## PROBLEM
Report every line below that holds the word "Tomos".

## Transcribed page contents
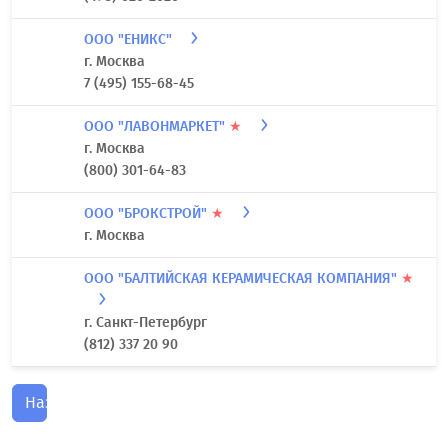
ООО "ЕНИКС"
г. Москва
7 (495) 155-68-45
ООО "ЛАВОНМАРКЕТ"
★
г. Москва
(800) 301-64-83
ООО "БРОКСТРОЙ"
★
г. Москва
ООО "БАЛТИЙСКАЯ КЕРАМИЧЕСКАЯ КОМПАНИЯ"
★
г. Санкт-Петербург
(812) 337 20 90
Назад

--

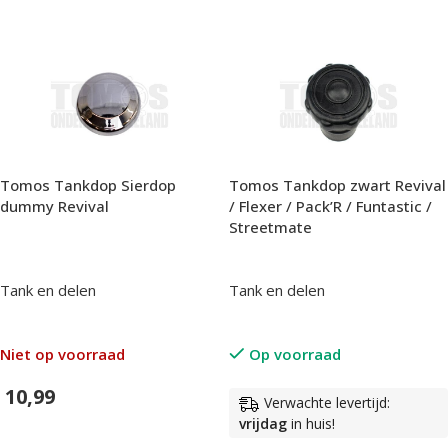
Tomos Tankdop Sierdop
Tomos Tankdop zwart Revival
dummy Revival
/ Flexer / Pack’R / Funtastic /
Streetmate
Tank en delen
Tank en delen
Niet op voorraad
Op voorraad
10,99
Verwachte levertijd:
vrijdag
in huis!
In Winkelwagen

---

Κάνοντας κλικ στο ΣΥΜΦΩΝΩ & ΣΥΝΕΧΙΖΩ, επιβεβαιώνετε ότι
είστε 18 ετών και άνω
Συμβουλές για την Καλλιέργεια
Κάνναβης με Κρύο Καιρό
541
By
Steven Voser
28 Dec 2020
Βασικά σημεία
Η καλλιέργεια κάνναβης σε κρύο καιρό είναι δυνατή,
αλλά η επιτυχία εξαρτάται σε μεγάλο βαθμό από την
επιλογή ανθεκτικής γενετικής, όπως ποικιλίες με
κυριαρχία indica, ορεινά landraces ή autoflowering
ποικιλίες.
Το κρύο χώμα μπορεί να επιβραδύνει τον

## REPLY TO THE TASK
Tomos Tankdop Sierdop
Tomos Tankdop zwart Revival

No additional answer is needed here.